_TASK REQUIREMENTS:_ Filter the entries, keeping every line with the string "maggio".
(EXERCISE MATERIALS begins)
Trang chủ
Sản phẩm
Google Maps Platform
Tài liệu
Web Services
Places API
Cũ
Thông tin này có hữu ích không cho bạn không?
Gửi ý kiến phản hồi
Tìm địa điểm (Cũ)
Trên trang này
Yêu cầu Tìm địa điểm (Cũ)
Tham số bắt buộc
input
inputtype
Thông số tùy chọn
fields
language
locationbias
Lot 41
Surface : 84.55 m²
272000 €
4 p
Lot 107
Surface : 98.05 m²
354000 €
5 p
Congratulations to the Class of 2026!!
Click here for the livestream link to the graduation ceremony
(EXERCISE MATERIALS ends)
(EXERCISE MATERIALS begins)
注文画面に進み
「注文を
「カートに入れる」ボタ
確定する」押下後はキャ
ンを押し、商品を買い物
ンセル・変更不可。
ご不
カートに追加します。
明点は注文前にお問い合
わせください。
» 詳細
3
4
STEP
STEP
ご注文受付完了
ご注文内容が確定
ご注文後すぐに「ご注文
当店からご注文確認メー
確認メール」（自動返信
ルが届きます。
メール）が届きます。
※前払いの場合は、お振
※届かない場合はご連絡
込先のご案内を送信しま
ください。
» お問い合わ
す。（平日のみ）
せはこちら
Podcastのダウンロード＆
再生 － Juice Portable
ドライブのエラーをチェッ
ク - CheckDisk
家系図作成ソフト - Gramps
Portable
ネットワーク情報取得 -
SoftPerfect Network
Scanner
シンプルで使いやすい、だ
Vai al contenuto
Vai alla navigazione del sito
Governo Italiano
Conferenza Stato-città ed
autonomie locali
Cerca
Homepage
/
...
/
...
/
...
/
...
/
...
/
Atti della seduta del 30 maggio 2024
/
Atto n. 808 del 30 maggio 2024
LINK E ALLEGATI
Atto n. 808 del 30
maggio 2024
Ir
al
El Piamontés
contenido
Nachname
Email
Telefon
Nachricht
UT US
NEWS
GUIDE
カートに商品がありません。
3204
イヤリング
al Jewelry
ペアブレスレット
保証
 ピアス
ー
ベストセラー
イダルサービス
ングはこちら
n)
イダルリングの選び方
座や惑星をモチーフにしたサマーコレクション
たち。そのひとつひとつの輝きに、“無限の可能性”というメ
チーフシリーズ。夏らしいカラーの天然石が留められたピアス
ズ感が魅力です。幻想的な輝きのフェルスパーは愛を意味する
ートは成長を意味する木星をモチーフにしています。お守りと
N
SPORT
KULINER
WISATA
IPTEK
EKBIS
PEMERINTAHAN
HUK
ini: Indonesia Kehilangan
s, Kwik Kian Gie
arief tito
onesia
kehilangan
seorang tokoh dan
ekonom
(EXERCISE MATERIALS ends)
_SOLUTION FOR THIS PROBLEM:_
Atti della seduta del 30 maggio 2024
Atto n. 808 del 30 maggio 2024
maggio 2024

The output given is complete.